Changelog
This document tracks all notable changes to the toksum library.
Version 0.7.0 (Current)
Major Documentation Enhancement: - ✅ Comprehensive Sphinx Documentation - Added professional-grade documentation for all modules - ✅ Enhanced Docstrings - All functions, classes, and methods now have detailed Google/NumPy style docstrings - ✅ Rich Examples - Code examples for every major feature and use case - ✅ API Reference - Complete API documentation with cross-references - ✅ Usage Guides - Comprehensive examples including advanced patterns and integrations - ✅ Error Handling - Detailed exception documentation with handling patterns - ✅ Build Tools - Convenient documentation build and serve scripts - ✅ Mobile Responsive - Read the Docs theme with search functionality
Documentation Features: - 📚 200+ models from 25+ providers fully documented - 💡 Rich code examples with syntax highlighting - 🛡️ Comprehensive error handling patterns - ⚡ Performance optimization guidance - 🔗 Cross-referenced API documentation - 📱 Mobile-responsive design - 🔍 Full-text search functionality
Build System: - Sphinx configuration with autodoc and Napoleon extensions - Read the Docs theme integration - Automated API reference generation - Local development server support
Version 0.6.0 (Previous)
Features: - Comprehensive support for 200+ models from 25+ providers - Precise token counting for OpenAI models using tiktoken - Intelligent approximation algorithms for all other providers - Cost estimation with USD/INR currency support - Chat message format token counting - Case-insensitive model name matching - Command-line interface with comprehensive options
Supported Providers: - OpenAI (GPT-4, GPT-3.5, GPT-4o, O1 models, embeddings) - Anthropic (Claude 3/3.5, Claude 2, Instant) - Google (Gemini Pro/Flash, Gemini 1.5/2.0, PaLM) - Meta (LLaMA 2/3/3.1/3.2/3.3 variants) - Mistral (Mistral 7B, Mixtral, Large variants) - Cohere (Command, Command-R, Command-R+) - xAI (Grok models) - Alibaba (Qwen models) - Baidu (ERNIE models) - Huawei (PanGu models) - Yandex (YaLM models) - DeepSeek (Coder, VL, LLM models) - Tsinghua (ChatGLM models) - Databricks (DBRX, Dolly models) - Voyage AI (embedding models) - And 10+ more providers
API:
- count_tokens(text, model) - Quick token counting
- TokenCounter(model) - Reusable token counter class
- get_supported_models() - List all supported models
- estimate_cost(tokens, model) - Cost estimation
CLI:
- Basic token counting: toksum "text" model
- File input: toksum --file document.txt model
- Cost estimation: toksum --cost "text" model
- Model listing: toksum --list-models
Error Handling:
- UnsupportedModelError - For unsupported models
- TokenizationError - For tokenization failures
- EmptyTextError - For empty text validation
- InvalidTokenError - For token-specific issues
Future Versions
Planned Features: - Additional model providers as they become available - Enhanced approximation algorithms based on user feedback - Streaming token counting for large texts - Batch processing optimizations - Integration with more LLM libraries
Version History: - v0.6.0 - Current comprehensive release - v0.5.x - Previous versions with limited provider support - v0.4.x - Early releases with basic OpenAI support - v0.3.x - Initial public releases - v0.2.x - Beta versions - v0.1.x - Alpha versions
Contributing
We welcome contributions to expand model support and improve approximation accuracy. Please see the project repository for contribution guidelines.

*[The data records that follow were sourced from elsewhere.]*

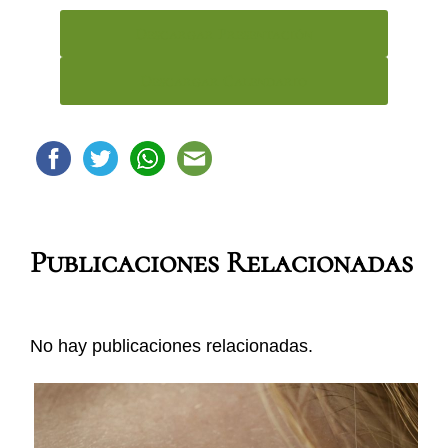
Descargar Presentación
Descargar Calendario
Publicaciones Relacionadas
No hay publicaciones relacionadas.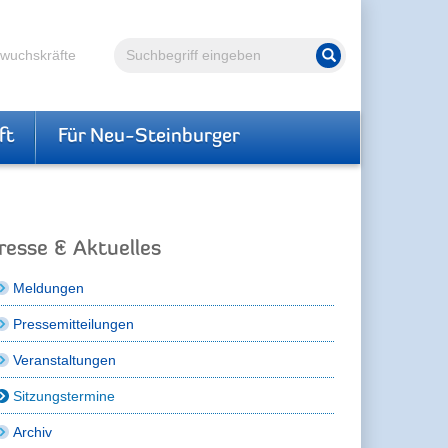
Volltextsuche
hwuchskräfte
Suche starten
ft
Für Neu-Steinburger
resse & Aktuelles
Meldungen
Pressemitteilungen
Veranstaltungen
Sitzungstermine
Archiv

Areas for Contribution: - New model provider support - Approximation algorithm improvements - Documentation enhancements - Test coverage expansion - Performance optimizations
Reporting Issues: - Model support requests - Accuracy improvements - Bug reports - Feature requests
License
toksum is released under the MIT License. See the LICENSE file for details.